#410 – The Goblet of Fire: 1-8
I’ve started my journey into Harry Potter and the Goblet of Fire. After not getting a lot of reading in over the summer, it’s nice to get my nose back in a book, even if some think it will steal my soul. The Goblet of Fire probably won’t produce a tremendous amount of spiritual growth in my life, but so far it has been entertaining.
Here are some thoughts from the first eight chapters of The Goblet of Fire.
One of my biggest complaints about the first three books in the Harry Potter series was that they all pretty much began the same way. Harry didn’t like living with the Dursleys. Some sort of magic mishap happened at the Dursleys. Then Harry went to Hogwarts. The Goblet of Fire begins differently, though. It starts with Voldemort and then moves Harry out of the Dursleys and into the Quidditch World Cup. It was fun to see the wider wizarding world beyond Hogwarts and it was nice to have a change. Sometimes change is good in other areas of our lives as well. If we find ourselves in a spiritual rut then maybe it’s time to make a change in our disciplines or how we interact with God.

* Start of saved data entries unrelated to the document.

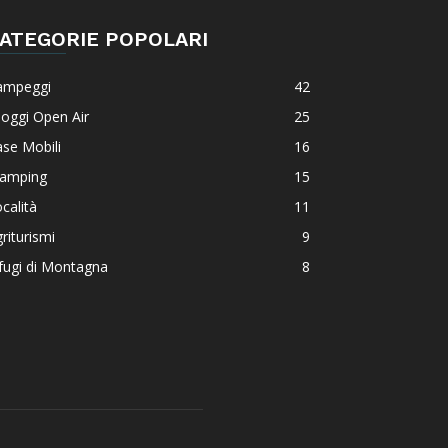
ATEGORIE POPOLARI
ampeggi
42
loggi Open Air
25
se Mobili
16
lamping
15
calità
11
riturismi
9
fugi di Montagna
8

One of my favorite parts about these first few chapters was seeing how all the wizards and witches interacted with the Muggle world. The wizards did their best to engage and interact with the Muggle world but they were very inept. Men were wearing dresses, kilts were worn with galoshes and Mr. Weasley didn’t know how to use Muggle money. The wizards didn’t make a strong effort to understand the Muggle world, which hurt their ability to interact with it. Sometimes Christians have the same problem when interacting with the secular world. As Christians we can get so scared of the secular world that we think if we even think about evolution or listen to a Lady Gaga song, we’ll lose our salvation. We need to be willing to understand secular culture to have any hope of redeeming it.
Poor Percy. He graduated from Hogwarts as one of the most important students and now he’s back to getting mocked by his brothers and having his name forgotten by his idol. Percy seems like a perfect fit for his position in the Ministry of Magic, a position that he deems more important than it actually is. Percy seems to have this attitude because he is very concerned with what others think about him. He wants to be seen as important so he carries himself as important even though it makes him look a little silly. We should want those closest to us to think the best of us, but that shouldn’t push us to pride and arrogance. We shouldn’t take ourselves too seriously because, in the end, we’re all just sinners saved by grace.
I’m excited to see what happens next and what plans Voldemort has for the Quidditch World Cup. I’m glad to be reading Harry Potter again and I’m really looking forward to the story unfolding and learning what exactly the goblet of fire is.
What thoughts do you have from the first eight chapters of The Goblet of Fire?